CORSAIR CWCH50-1 High Performance CPU Cooler

Seagate Barracuda 7200.12 ST31000528AS 1TB 7200 RP...

2X SAPPHIRE 100312SR Radeon HD 6950 2GB 256-bit GDDR5...

XFX Black Edition XPS-850W-BES 850W ATX12V / EPS12...

OCZ Vertex 2 OCZSSD2-2VTXE60G 2.5" 60GB SATA II ML...


----------



## MT Alex (Feb 24, 2011)

Looks like you're going to be damn anxious for Monday to get here.  Nothing better, as well as frustrating, that waiting for new toys


----------



## MRCL (Feb 24, 2011)

Interesting case you chose there.


----------



## Aceman.au (Feb 24, 2011)

Oh man, I had to wait a week to get my new PC simply because they didnt release an email to me asking if I would accept the Mobo with the SATA defect. Dont make the same mistake >.<


----------



## JrRacinFan (Feb 24, 2011)

All looks great! Careful, there has been some posts mentioned previously about G.skill+Asus resulting in a no post situation. Possibly fud, never experienced issues myself with the above combination.

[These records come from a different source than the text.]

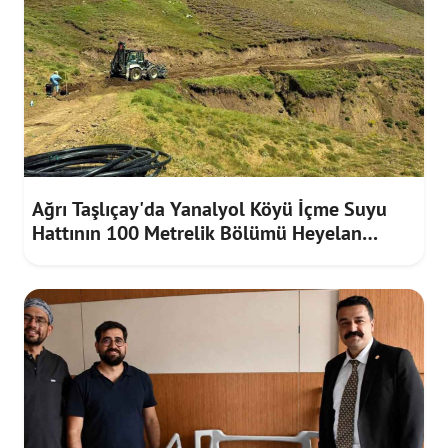
Ağrı Taşlıçay'da Yanalyol Köyü İçme Suyu
Hattının 100 Metrelik Bölümü Heyelan
Riskine Karşı Yenilendi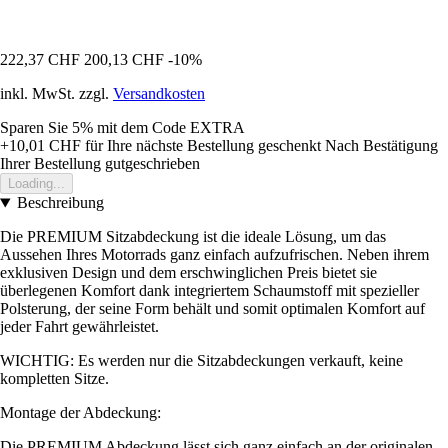
222,37 CHF
200,13 CHF
-10%
inkl. MwSt. zzgl.
Versandkosten
Sparen Sie 5%
mit dem Code
EXTRA
+10,01 CHF
für Ihre nächste Bestellung geschenkt
Nach Bestätigung
Ihrer Bestellung gutgeschrieben
Loading...
Beschreibung
Die PREMIUM Sitzabdeckung ist die ideale Lösung, um das
Aussehen Ihres Motorrads ganz einfach aufzufrischen. Neben ihrem
exklusiven Design und dem erschwinglichen Preis bietet sie
überlegenen Komfort dank integriertem Schaumstoff mit spezieller
Polsterung, der seine Form behält und somit optimalen Komfort auf
jeder Fahrt gewährleistet.
WICHTIG: Es werden nur die Sitzabdeckungen verkauft, keine
kompletten Sitze.
Montage der Abdeckung:
Die PREMIUM Abdeckung lässt sich ganz einfach an der originalen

Trying to recall when AM3+ boards should be available to the consumer. Maybe should have waited?? Unsure of when, just speculation on my part.


----------



## qubit (Feb 24, 2011)

Awesome, that looks like a great system. 

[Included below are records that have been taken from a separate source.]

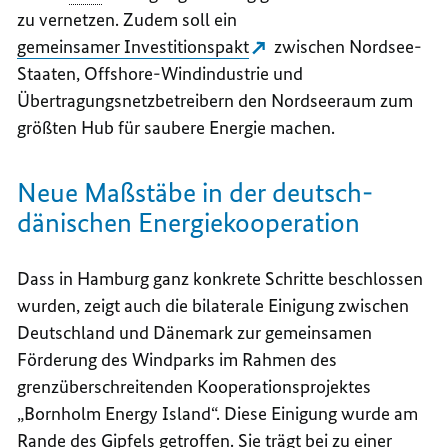
EUROP
WETTB
zu vernetzen. Zudem soll ein
EUROP
gemeinsamer Investitionspakt
zwischen Nordsee-
Staaten,
Offshore
-Windindustrie und
Übertragungsnetzbetreibern den Nordseeraum zum
größten
Hub
für saubere Energie machen.
Neue Maßstäbe in der deutsch-
dänischen Energiekooperation
Dass in Hamburg ganz konkrete Schritte beschlossen
wurden, zeigt auch die bilaterale Einigung zwischen
Deutschland und Dänemark zur gemeinsamen
Förderung des Windparks im Rahmen des
grenzüberschreitenden Kooperationsprojektes
„
Bornholm Energy Island
“. Diese Einigung wurde am
Rande des Gipfels getroffen. Sie trägt bei zu einer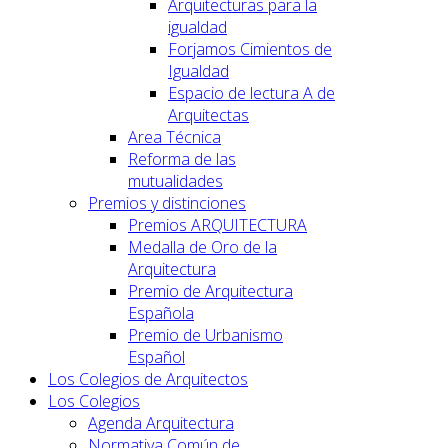
Arquitecturas para la
igualdad
Forjamos Cimientos de
Igualdad
Espacio de lectura A de
Arquitectas
Area Técnica
Reforma de las
mutualidades
Premios y distinciones
Premios ARQUITECTURA
Medalla de Oro de la
Arquitectura
Premio de Arquitectura
Española
Premio de Urbanismo
Español
Los Colegios de Arquitectos
Los Colegios
Agenda Arquitectura
Normativa Común de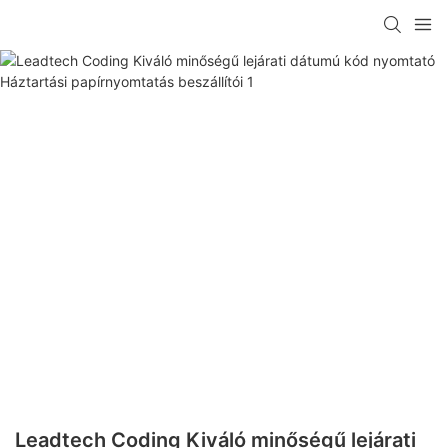
Leadtech Coding Kiváló minőségű lejárati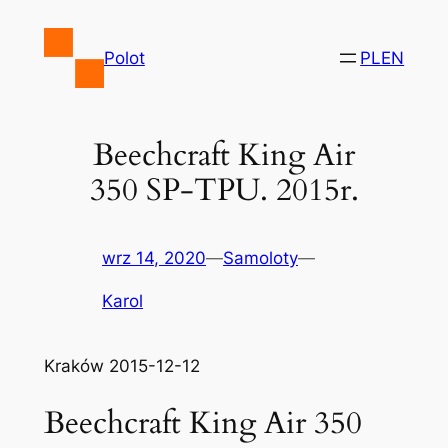
Przejdź
do
Polot
PL
EN
treści
Beechcraft King Air
350 SP-TPU. 2015r.
wrz 14, 2020
—
Samoloty
—
Karol
Kraków 2015-12-12
Beechcraft King Air 350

Be sure to run prime95 on all 6 cores now and give us a little benchie.  It'll test out your cooling too...

www.mersenne.org


----------



## mstenholm (Feb 24, 2011)

Must be wrong forum - AMD GPU and CPU. Not really commited to the noble art of folding are you ? Otherwise look fine for some gaming and such.


----------



## thebluebumblebee (Feb 25, 2011)

I was hoping for some GTX560 Ti's


----------



## GSquadron (Feb 25, 2011)

Don't buy seagate barracuda's 1TB, because they have problems
I have had one and lost everything i had in it
At least choose another brand


----------



## JrRacinFan (Feb 25, 2011)

Aleksander Dishnica said:


> Don't buy seagate barracuda's 1TB, because they have problems
> I have had one and lost everything i had in it
> At least choose another brand



Need more specifics; Which model of 1TB?>7200.10, 7200.11 or 7200.12? Why I ask: 7200.11's were known to have firmware problems.


----------



## GSquadron (Feb 25, 2011)

I have had the 0.12
I dunno about the others


----------



## JrRacinFan (Feb 25, 2011)

Aleksander Dishnica said:


> I have had the 0.12
> I dunno about the others



Oh, wow! My cousin had his 5 7200.12 1TB drives for a couple years now. No failures at all. So methinks you just got a bad one.


----------



## GSquadron (Feb 25, 2011)

Why did you ask about models than??? 
Anyway, another one had the same problem with the same hdd in this forum
Fortunately i replaced it with the one i have now
If it was me i would buy caviar black, as most people claim it is great


----------



## JrRacinFan (Feb 25, 2011)

Was just curious, WD Blacks come at a premium tho. Worth it if you get the budget, but wouldnt base a rig around one, ie instead of better gpu going a little extra for a black.


----------



## btarunr (Feb 25, 2011)

I know the feeling when so much stuff is en route. You almost end up DDoSing the courier's website. That's a decent price for a SandForce SSD.


----------



## qubit (Feb 28, 2011)

Did you get your stuff? How did it go?


----------